▶ [REQUIRED ACTION]
Retype the records exactly.

▶ [EXTRACTED INFORMATION]
************

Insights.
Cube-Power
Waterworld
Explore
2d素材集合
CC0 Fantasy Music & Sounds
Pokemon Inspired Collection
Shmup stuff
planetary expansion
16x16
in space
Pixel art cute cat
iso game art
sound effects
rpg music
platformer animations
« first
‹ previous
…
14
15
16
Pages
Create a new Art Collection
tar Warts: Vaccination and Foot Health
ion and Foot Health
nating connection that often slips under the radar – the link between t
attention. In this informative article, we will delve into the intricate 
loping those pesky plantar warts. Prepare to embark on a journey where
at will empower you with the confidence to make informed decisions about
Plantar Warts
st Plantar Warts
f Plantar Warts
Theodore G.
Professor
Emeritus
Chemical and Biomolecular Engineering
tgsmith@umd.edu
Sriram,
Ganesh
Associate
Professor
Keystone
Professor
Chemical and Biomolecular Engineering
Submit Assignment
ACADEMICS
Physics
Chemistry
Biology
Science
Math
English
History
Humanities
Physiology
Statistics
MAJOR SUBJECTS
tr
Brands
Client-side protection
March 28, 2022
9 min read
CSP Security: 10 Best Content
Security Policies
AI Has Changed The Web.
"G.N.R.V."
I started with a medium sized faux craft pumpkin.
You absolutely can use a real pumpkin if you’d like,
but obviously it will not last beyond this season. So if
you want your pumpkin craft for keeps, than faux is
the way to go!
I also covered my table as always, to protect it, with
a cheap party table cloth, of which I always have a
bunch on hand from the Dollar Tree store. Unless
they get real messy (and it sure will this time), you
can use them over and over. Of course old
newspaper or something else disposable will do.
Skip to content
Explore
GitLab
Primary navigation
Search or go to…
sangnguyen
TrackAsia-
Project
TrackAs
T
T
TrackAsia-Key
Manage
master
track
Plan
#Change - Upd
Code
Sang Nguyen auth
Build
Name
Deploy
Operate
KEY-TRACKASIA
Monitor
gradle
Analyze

************

▶ [YOUR RESPONSE]
Insights.
Cube-Power
Waterworld
Explore
2d素材集合
CC0 Fantasy Music & Sounds
Pokemon Inspired Collection
Shmup stuff
planetary expansion
16x16
in space
Pixel art cute cat
iso game art
sound effects
rpg music
platformer animations
« first
‹ previous
…
14
15
16
Pages
Create a new Art Collection
tar Warts: Vaccination and Foot Health
ion and Foot Health
nating connection that often slips under the radar – the link between t
attention. In this informative article, we will delve into the intricate 
loping those pesky plantar warts. Prepare to embark on a journey where
at will empower you with the confidence to make informed decisions about
Plantar Warts
st Plantar Warts
f Plantar Warts
Theodore G.
Professor
Emeritus
Chemical and Biomolecular Engineering
tgsmith@umd.edu
Sriram,
Ganesh
Associate
Professor
Keystone
Professor
Chemical and Biomolecular Engineering
Submit Assignment
ACADEMICS
Physics
Chemistry
Biology
Science
Math
English
History
Humanities
Physiology
Statistics
MAJOR SUBJECTS
tr
Brands
Client-side protection
March 28, 2022
9 min read
CSP Security: 10 Best Content
Security Policies
AI Has Changed The Web.
"G.N.R.V."
I started with a medium sized faux craft pumpkin.
You absolutely can use a real pumpkin if you’d like,
but obviously it will not last beyond this season. So if
you want your pumpkin craft for keeps, than faux is
the way to go!
I also covered my table as always, to protect it, with
a cheap party table cloth, of which I always have a
bunch on hand from the Dollar Tree store. Unless
they get real messy (and it sure will this time), you
can use them over and over. Of course old
newspaper or something else disposable will do.
Skip to content
Explore
GitLab
Primary navigation
Search or go to…
sangnguyen
TrackAsia-
Project
TrackAs
T
T
TrackAsia-Key
Manage
master
track
Plan
#Change - Upd
Code
Sang Nguyen auth
Build
Name
Deploy
Operate
KEY-TRACKASIA
Monitor
gradle
Analyze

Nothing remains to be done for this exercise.